## RECORDS TO PROCESS:
■ ■ ■
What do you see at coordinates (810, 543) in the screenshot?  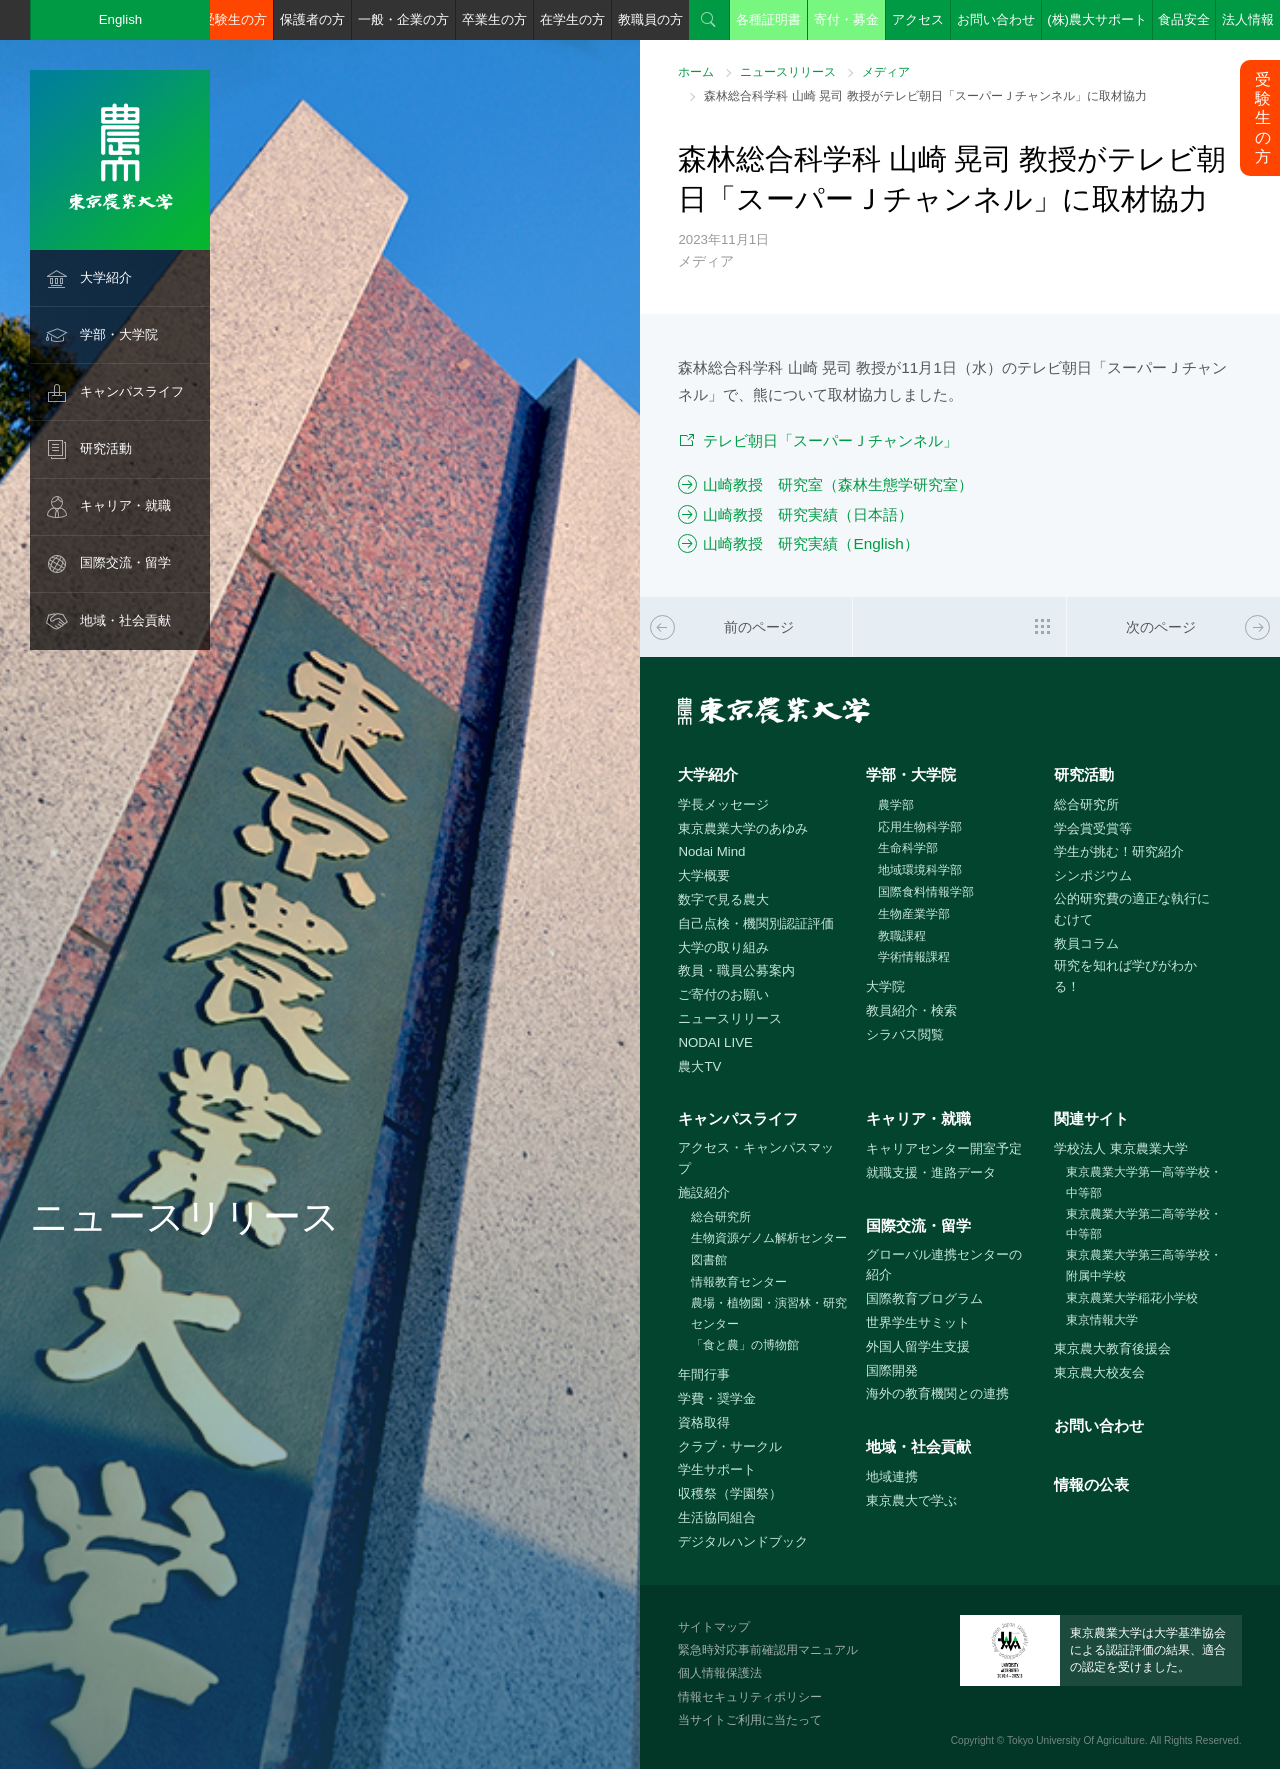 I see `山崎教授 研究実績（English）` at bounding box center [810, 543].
■ ■ ■
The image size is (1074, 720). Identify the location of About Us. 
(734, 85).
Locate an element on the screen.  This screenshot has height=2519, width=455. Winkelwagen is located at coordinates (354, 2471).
■ ■ ■
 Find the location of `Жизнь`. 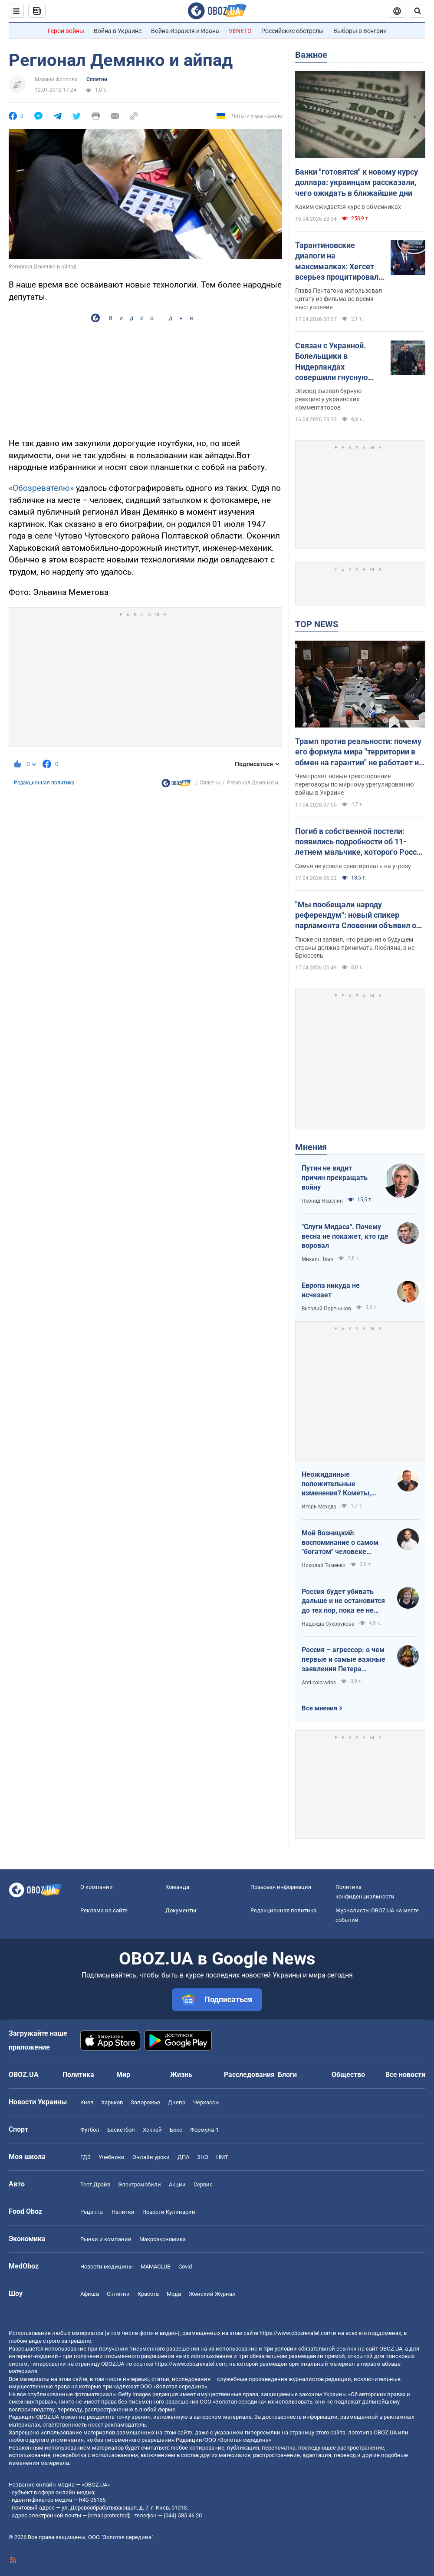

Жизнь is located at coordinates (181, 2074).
■ ■ ■
## WHAT THE TASK ASKS:
In the listing above, find the line with "The image size" and the line with "Locate an element". Output those two lines and every line between them, exactly as written.

## OUTPUT:
The image size is (1074, 720). Identify the location of About Us. 
(734, 85).
Locate an element on the screen.  This screenshot has height=2519, width=455. Winkelwagen is located at coordinates (354, 2471).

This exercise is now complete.